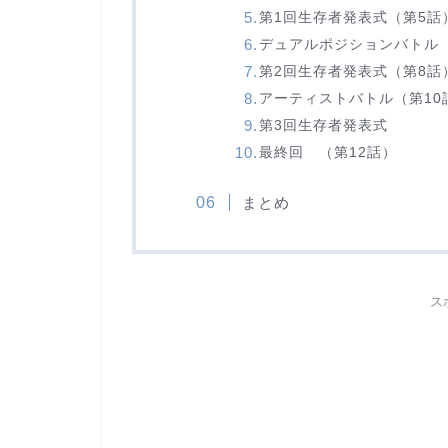
第1回生存者発表式（第5話
デュアルポジションバトル
第2回生存者発表式（第8話
アーティストバトル（第10
第3回生存者発表式
最終回 （第12話）
まとめ
ス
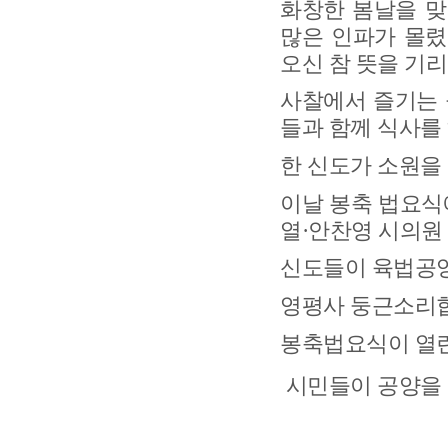
화창한 봄날을 맞
많은 인파가 몰
오신 참 뜻을 기
사찰에서 즐기는 
들과 함께 식사를
한 신도가 소원을
이날 봉축 법요식
열
·
안찬영 시의원
신도들이 육법공
영평사 둥근소리
봉축법요식이 열린
시민들이 공양을 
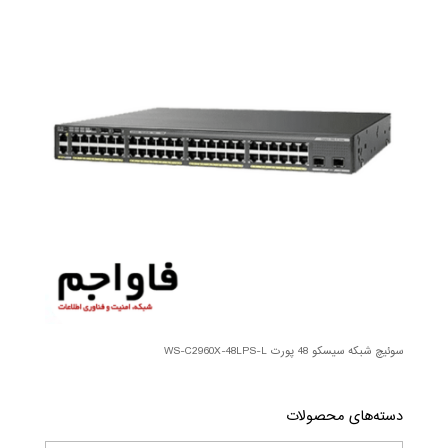
سوئیچ شبکه سیسکو 48 پورت WS-C2960X-48LPS-L
دسته‌های محصولات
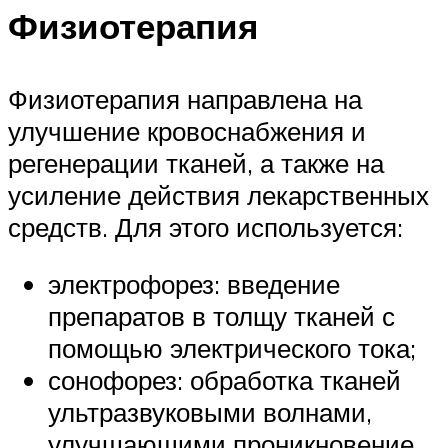
Физиотерапия
Физиотерапия направлена на
улучшение кровоснабжения и
регенерации тканей, а также на
усиление действия лекарственных
средств. Для этого используется:
электрофорез: введение
препаратов в толщу тканей с
помощью электрического тока;
сонофорез: обработка тканей
ультразвуковыми волнами,
улучшающими проникновение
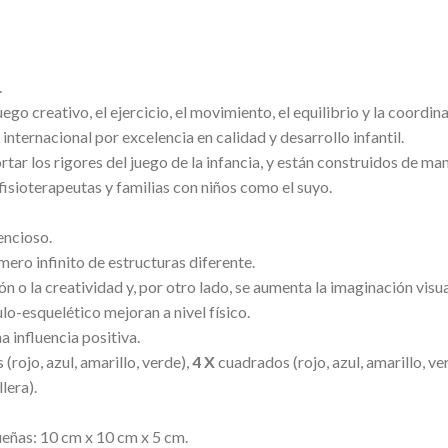
.
ego creativo, el ejercicio, el movimiento, el equilibrio y la coordin
ternacional por excelencia en calidad y desarrollo infantil.
ar los rigores del juego de la infancia, y están construidos de man
fisioterapeutas y familias con niños como el suyo.
encioso.
ro infinito de estructuras diferente.
n o la creatividad y, por otro lado, se aumenta la imaginación visua
o-esquelético mejoran a nivel físico.
a influencia positiva.
 (rojo, azul, amarillo, verde),
4 X
cuadrados (rojo, azul, amarillo, ve
lera).
ueñas: 10 cm x 10 cm x 5 cm.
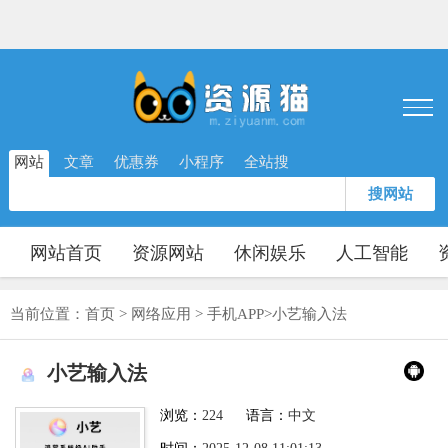
网站
文章
优惠券
小程序
全站搜
搜网站
网站首页
资源网站
休闲娱乐
人工智能
当前位置：
首页
>
网络应用
>
手机APP
>
小艺输入法
小艺输入法
浏览：
224
语言：
中文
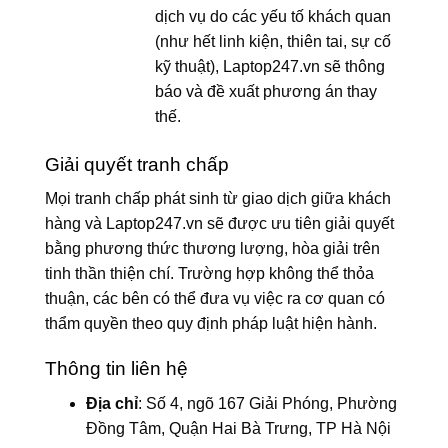
dịch vụ do các yếu tố khách quan
(như hết linh kiện, thiên tai, sự cố
kỹ thuật), Laptop247.vn sẽ thông
báo và đề xuất phương án thay
thế.
Giải quyết tranh chấp
Mọi tranh chấp phát sinh từ giao dịch giữa khách
hàng và Laptop247.vn sẽ được ưu tiên giải quyết
bằng phương thức thương lượng, hòa giải trên
tinh thần thiện chí. Trường hợp không thể thỏa
thuận, các bên có thể đưa vụ việc ra cơ quan có
thẩm quyền theo quy định pháp luật hiện hành.
Thông tin liên hệ
Địa chỉ
: Số 4, ngõ 167 Giải Phóng, Phường
Đồng Tâm, Quận Hai Bà Trưng, TP Hà Nội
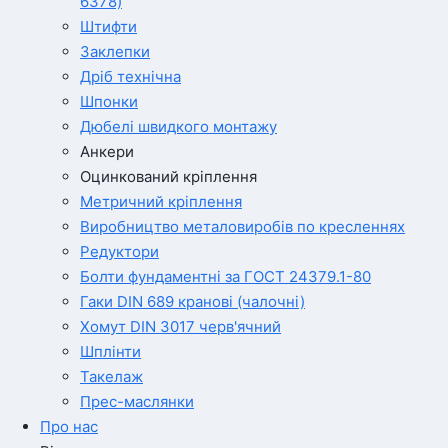
6378)
Штифти
Заклепки
Дріб технічна
Шпонки
Дюбелі швидкого монтажу
Анкери
Оцинкований кріплення
Метричний кріплення
Виробництво металовиробів по кресленнях
Редуктори
Болти фундаментні за ГОСТ 24379.1-80
Гаки DIN 689 кранові (чалочні)
Хомут DIN 3017 черв'ячний
Шплінти
Такелаж
Прес-маслянки
Про нас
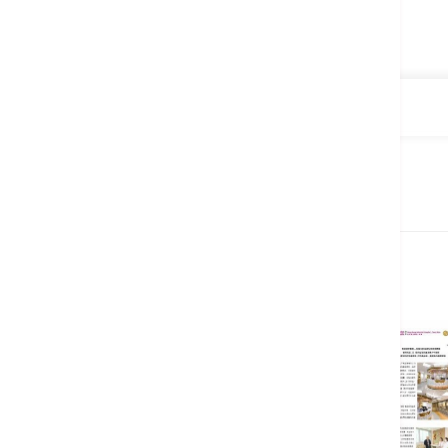
．负压隔离病房
环境
最新消息及健康讲座
香港港安医院—荃湾
全新尊贵私家病房开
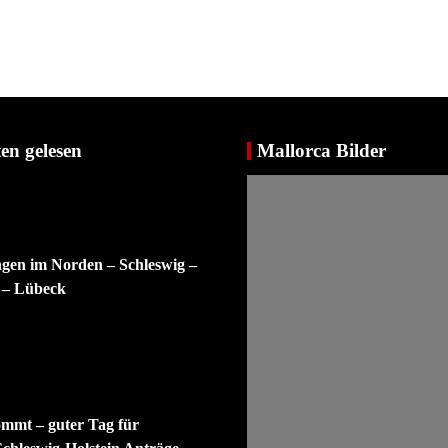
en gelesen
Mallorca Bilder
ngen im Norden – Schleswig –
 – Lübeck
ommt – guter Tag für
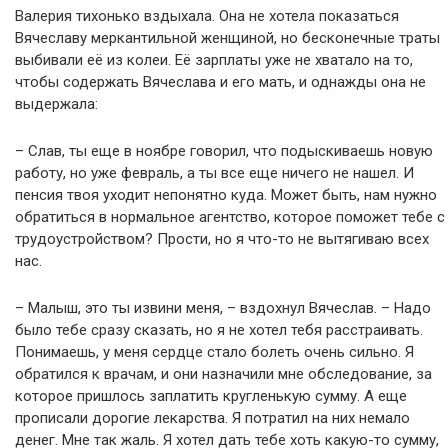
Валерия тихонько вздыхала. Она не хотела показаться
Вячеславу меркантильной женщиной, но бесконечные траты
выбивали её из колеи. Её зарплаты уже не хватало на то,
чтобы содержать Вячеслава и его мать, и однажды она не
выдержала:
– Слав, ты еще в ноябре говорил, что подыскиваешь новую
работу, но уже февраль, а ты все еще ничего не нашел. И
пенсия твоя уходит непонятно куда. Может быть, нам нужно
обратиться в нормальное агентство, которое поможет тебе с
трудоустройством? Прости, но я что-то не вытягиваю всех
нас.
– Малыш, это ты извини меня, – вздохнул Вячеслав. – Надо
было тебе сразу сказать, но я не хотел тебя расстраивать.
Понимаешь, у меня сердце стало болеть очень сильно. Я
обратился к врачам, и они назначили мне обследование, за
которое пришлось заплатить кругленькую сумму. А еще
прописали дорогие лекарства. Я потратил на них немало
денег. Мне так жаль. Я хотел дать тебе хоть какую-то сумму,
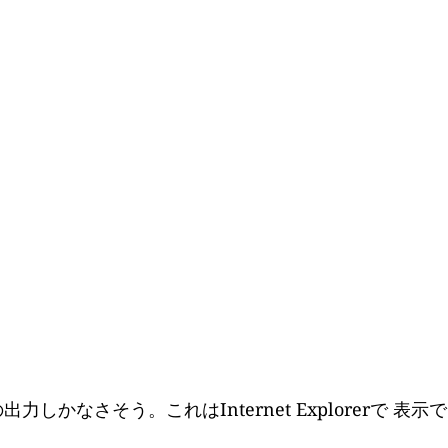
・
しかなさそう。これはInternet Explorerで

= = = =

**WHAT IS NEEDED**
Copy every line above that holds the word "quyết".

**EXERCISE ANSWER**
Giải quyết tranh chấp
hàng và Laptop247.vn sẽ được ưu tiên giải quyết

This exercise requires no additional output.